K-means is a clustering technique that uses similarity to divide a set of
data points into K groups. It operates by allocating each data point
repeatedly to the cluster with the closest mean and then updating the mean
of each cluster depending on the new assignments. When the cluster
assignments no longer change, the algorithm ends.
The K-means algorithm is explained as follows:
- Determine the number of clusters K that you wish to find in the data.
- Create K centroids at random.
- Each data point should be assigned to the nearest centroid.
- Based on the updated assignments, update the cluster centroids.
- Steps 3 and 4 should be repeated until the cluster assignments no longer change.
The K-means algorithm has several essential characteristics, including:
- It is simple to comprehend and implement.
- It is computationally efficient and capable of dealing with huge datasets.
- It may be used to discover an appropriate starting point for various clustering techniques.
However, it has certain drawbacks, including:
- Depending on the initial placements of the centroids, the method may converge to a poor solution.
- The procedure assumes that the clusters are spherical, of similar size, and of equal density.
- The method may not perform well with datasets of varying shapes and densities.
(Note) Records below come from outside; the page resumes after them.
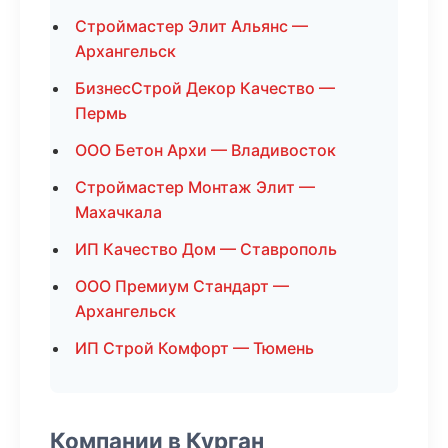
Строймастер Элит Альянс —
Архангельск
БизнесСтрой Декор Качество —
Пермь
ООО Бетон Архи — Владивосток
Строймастер Монтаж Элит —
Махачкала
ИП Качество Дом — Ставрополь
ООО Премиум Стандарт —
Архангельск
ИП Строй Комфорт — Тюмень
Компании в Курган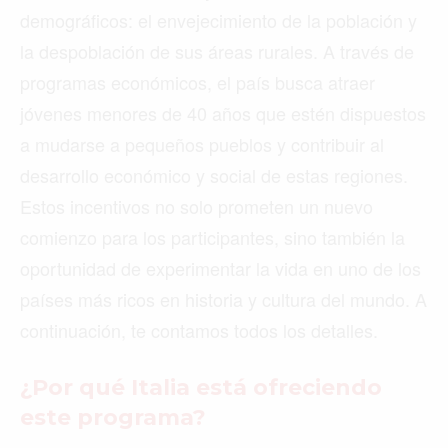
demográficos: el envejecimiento de la población y
la despoblación de sus áreas rurales. A través de
programas económicos, el país busca atraer
jóvenes menores de 40 años que estén dispuestos
a mudarse a pequeños pueblos y contribuir al
desarrollo económico y social de estas regiones.
Estos incentivos no solo prometen un nuevo
comienzo para los participantes, sino también la
oportunidad de experimentar la vida en uno de los
países más ricos en historia y cultura del mundo. A
continuación, te contamos todos los detalles.
¿Por qué Italia está ofreciendo
este programa?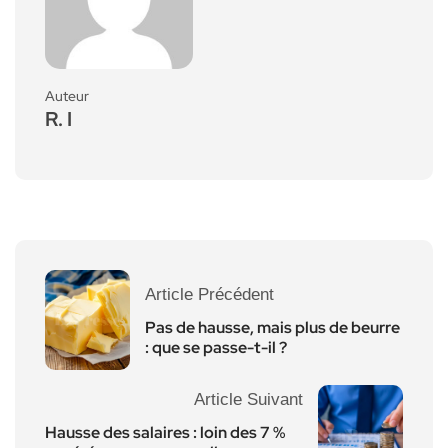
Auteur
R. I
Article Précédent
Pas de hausse, mais plus de beurre
: que se passe-t-il ?
Article Suivant
Hausse des salaires : loin des 7 %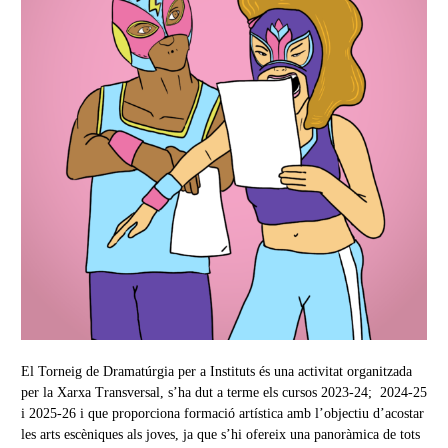
El Torneig de Dramatúrgia per a Instituts és una activitat organitzada
per la Xarxa Transversal, s’ha dut a terme els cursos 2023-24; 2024-25
i 2025-26 i que proporciona formació artística amb l’objectiu d’acostar
les arts escèniques als joves, ja que s’hi ofereix una panoràmica de tots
Despite these restrictions, K-means is commonly used in modern world
problems and has several applications in computer vision, marketing, and
biology.
Various measures, such as the within-cluster sum of squares (WCSS) and
silhouette score, can be used to assess the performance of a K-means
model. The total of the squared distances between each data point and its
assigned centroid inside each cluster is calculated using WCSS. The
silhouette score, which runs from -1 to 1, quantifies how similar each
data point is to its allocated cluster relative to the other clusters.
We can display the data points and centroids in a scatter plot to see the results of a K-means model, with each colour representing a distinct cluster. To assist us pick the best number of clusters, we may display the WCSS and silhouette score as a function of the number of clusters K.
Let's unleash the R-Code for K-Means!
Load the required packages
lbrary(cluster)
library(factoextra)
library(ggplot2)
data(iris)
X = iris[,1:4]
X_scaled = scale(X)
wss = c()
for (i in 1:10) {
kmeans_fit = kmeans(X_scaled, centers = i, nstart = 10)
wss[i] = kmeans_fit$tot.withinss
}
plot(1:10, wss, type = "b", xlab = "Number of Clusters", ylab = "Within cluster sum of squares")
kmeans_fit = kmeans(X_scaled, centers = 3, nstart = 10)
fviz_cluster(list(data = X_scaled, cluster = kmeans_fit$cluster),
geom = "point", palette = "jco", stand = FALSE)
+ ggtitle("K-means Clustering")
Summary
- We make use of the Iris dataset in this example. The data is first preprocessed by being scaled to have a zero mean and unit variance.
- Next, we construct a K-means model with three clusters using the elbow technique to get the ideal number of clusters.
- The fviz_cluster function from the "factoextra" package is then used to present the results. This function generates a scatter plot of the data points coloured according to their cluster assignment and overlays it with the cluster centroids.